Within ST91 there are many critical areas of focus, including an emphasis on training, competency, and certification, as well as considerations for the design of the processing area, environmental, HVAC, and water quality monitoring that have been updated. Critically evaluate these new recommendations and identify areas of noncompliance in your facility. To create your cross-functional team, involve leadership, facilities, environmental cleaning, infection prevention, biomedical engineering, and other departments in your evaluation.

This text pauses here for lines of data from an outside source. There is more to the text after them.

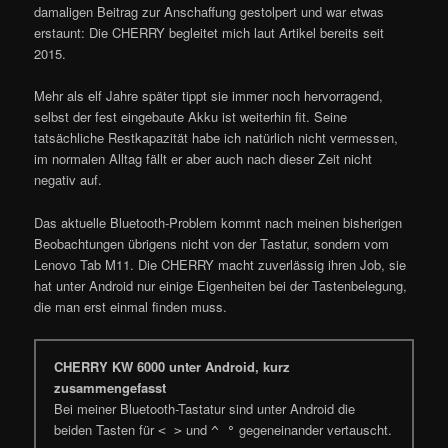
damaligen Beitrag zur Anschaffung gestolpert und war etwas
erstaunt: Die CHERRY begleitet mich laut Artikel bereits seit
2015.
Mehr als elf Jahre später tippt sie immer noch hervorragend,
selbst der fest eingebaute Akku ist weiterhin fit. Seine
tatsächliche Restkapazität habe ich natürlich nicht vermessen,
im normalen Alltag fällt er aber auch nach dieser Zeit nicht
negativ auf.
Das aktuelle Bluetooth-Problem kommt nach meinen bisherigen
Beobachtungen übrigens nicht von der Tastatur, sondern vom
Lenovo Tab M11. Die CHERRY macht zuverlässig ihren Job, sie
hat unter Android nur einige Eigenheiten bei der Tastenbelegung,
die man erst einmal finden muss.
CHERRY KW 6000 unter Android, kurz
zusammengefasst
Bei meiner Bluetooth-Tastatur sind unter Android die
beiden Tasten für
und
gegeneinander vertauscht.
< >
^ °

Additional important updates include the renaming of precleaning to Point of Use Treatment. This is now standardized to the terminology found in ST79. There is also now a recommendation to note the time when the point of use treatment is performed and convey that information to the processing staff so that they know whether or not to follow the delayed reprocessing procedure. We call this step “hand-off communication”. Follow the delayed reprocessing procedure if more than 60 minutes have elapsed before manual cleaning is initiated.

The process for Leak testing has been changed to 60 seconds of observation instead of 30 seconds to allow for a thorough evaluation of the endoscope for leaks. Also, there is now a recommendation to test the leak test units for pressure output every day the unit is used. Another important update is the new designation of “high-risk” endoscopes. The standard contains different guidance for processing high-risk versus non-high-risk endoscopes. Examples of high-risk endoscopes are duodenoscopes, bronchoscopes, ultrasound endoscopes, and ureteroscopes among others.